The aim of the present work is to study the cytotoxic activity of wild-type NDV/Altai/pigeon/ 770/2011 strain regarding HeLa and Hep-2 (HeLa derivatives) human tumor cell lines.
The NDV/Altai/pigeon/770/2011 strain, which was isolated from a rock dove and belonging to NDV group (pigeon paramyxovirus serotype-1), was selected for subsequent studies as being a strain with a very pronounced oncolytic potential regarding tumor cell lines in vitro from the collections of NDV isolates (Yurchenko et. al., 2018). The human tumor cell lines HeLa and Hep-2 (HeLa derivative), which are frequently used in experimental oncology and relate to carcinoma (the most frequently diagnosed histogenetic type of tumor, which accounts for 90% of all oncological diseases) (Cooper and Hausman, 2013), served as objects of the study of the mechanism of cytotoxic effect of the wild-type NDV strain. In a number of works, the antitumor efficacy of vaccine and attenuated NDV strains regarding human carcinoma was described (Ginting et al., 2017; Yan et al., 2017; Abdullahi et al., 2018), as was the high oncolytic potential of NDV during the infection of HeLa lines was noted (Cheng et al., 2016; Rajmani et al., 2016; Chu et al., 2018).

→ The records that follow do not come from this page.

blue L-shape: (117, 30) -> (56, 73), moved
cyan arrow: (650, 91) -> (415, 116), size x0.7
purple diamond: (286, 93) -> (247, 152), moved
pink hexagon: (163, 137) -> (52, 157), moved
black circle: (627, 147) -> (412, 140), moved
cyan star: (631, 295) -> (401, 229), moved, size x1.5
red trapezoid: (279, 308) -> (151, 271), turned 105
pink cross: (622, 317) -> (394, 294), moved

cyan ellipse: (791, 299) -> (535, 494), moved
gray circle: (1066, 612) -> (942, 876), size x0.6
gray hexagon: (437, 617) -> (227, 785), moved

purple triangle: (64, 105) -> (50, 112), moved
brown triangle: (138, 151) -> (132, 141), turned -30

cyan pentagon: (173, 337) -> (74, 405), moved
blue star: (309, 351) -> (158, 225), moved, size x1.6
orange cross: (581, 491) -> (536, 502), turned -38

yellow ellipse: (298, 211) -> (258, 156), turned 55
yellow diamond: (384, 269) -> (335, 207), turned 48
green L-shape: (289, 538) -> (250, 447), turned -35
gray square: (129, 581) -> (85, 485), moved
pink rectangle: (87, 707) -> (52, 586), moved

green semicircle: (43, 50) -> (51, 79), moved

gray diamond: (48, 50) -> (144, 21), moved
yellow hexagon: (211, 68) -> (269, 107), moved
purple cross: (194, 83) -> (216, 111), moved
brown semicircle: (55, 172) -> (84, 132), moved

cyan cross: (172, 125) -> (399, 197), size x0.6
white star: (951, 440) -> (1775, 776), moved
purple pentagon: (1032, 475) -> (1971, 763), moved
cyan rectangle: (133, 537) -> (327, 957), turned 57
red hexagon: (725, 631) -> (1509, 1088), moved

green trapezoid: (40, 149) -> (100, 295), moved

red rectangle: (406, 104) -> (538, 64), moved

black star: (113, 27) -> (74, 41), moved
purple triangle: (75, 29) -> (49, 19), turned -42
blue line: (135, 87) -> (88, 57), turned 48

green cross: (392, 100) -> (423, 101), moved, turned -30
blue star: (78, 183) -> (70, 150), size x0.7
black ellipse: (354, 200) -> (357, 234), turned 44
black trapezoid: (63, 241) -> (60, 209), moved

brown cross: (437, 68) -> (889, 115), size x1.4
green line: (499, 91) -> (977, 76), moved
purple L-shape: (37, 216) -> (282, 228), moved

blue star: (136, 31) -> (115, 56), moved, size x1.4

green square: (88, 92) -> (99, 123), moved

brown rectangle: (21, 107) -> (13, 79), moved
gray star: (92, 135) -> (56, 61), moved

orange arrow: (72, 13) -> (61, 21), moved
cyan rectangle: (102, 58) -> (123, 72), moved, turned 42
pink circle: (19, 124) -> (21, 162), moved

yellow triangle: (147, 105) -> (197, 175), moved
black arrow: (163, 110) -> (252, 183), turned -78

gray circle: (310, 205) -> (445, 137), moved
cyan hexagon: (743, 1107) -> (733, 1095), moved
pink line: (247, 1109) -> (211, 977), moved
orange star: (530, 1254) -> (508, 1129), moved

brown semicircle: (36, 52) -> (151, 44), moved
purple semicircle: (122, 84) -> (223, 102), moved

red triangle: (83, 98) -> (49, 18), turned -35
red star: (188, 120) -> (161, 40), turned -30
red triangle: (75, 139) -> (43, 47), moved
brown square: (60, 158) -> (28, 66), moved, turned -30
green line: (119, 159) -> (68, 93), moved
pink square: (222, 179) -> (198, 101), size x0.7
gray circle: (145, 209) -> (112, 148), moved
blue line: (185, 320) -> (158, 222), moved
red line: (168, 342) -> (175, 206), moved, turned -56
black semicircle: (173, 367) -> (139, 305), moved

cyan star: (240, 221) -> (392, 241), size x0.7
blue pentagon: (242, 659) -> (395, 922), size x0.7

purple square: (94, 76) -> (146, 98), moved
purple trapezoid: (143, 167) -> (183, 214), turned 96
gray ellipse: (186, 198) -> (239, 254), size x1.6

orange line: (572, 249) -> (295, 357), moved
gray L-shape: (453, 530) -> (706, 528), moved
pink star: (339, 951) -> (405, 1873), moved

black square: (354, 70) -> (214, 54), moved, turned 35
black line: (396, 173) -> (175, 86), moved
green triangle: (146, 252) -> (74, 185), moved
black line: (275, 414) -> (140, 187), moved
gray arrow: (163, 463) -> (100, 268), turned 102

In the present work, immunocytochemical detection of tumor necrosis factor (TNF-α), which is a major participant in programmed cell death that proceeds by activating the external receptor-mediated apoptosis pathway or RIP1, as well as RIP3-dependent necroptosis, was carried out to analyze the activation of cell death mechanism. In addition, based on the results of studies by Molouki et al. (2010, 2011), in which HeLa cells were infected with the velogenic NDV strain, the portion of cells expressing anti-apoptotic Bcl-2 protein was estimated after NDV infection in order to analyze a possible shift toward antiapoptotic regulation and a Bax/Bcl-2 ratio with a possible NDV-mediated activation of internal pathway of apoptosis.
MATERIALS AND METHODS
Human tumor HeLa cells—HeLa (cervical adenocarcinoma) and Hep-2 (HeLa derivate, laryngeal adenocarcinoma) were used in the work. They were cultivated in DMEM growth medium (Gibco Inc.) with 10% fetal bovine serum (Gibco Inc.) and 60 µg/mL gentamicin sulfate under standard conditions at a temperature of 37°С and in an atmosphere with 5% CO2 content.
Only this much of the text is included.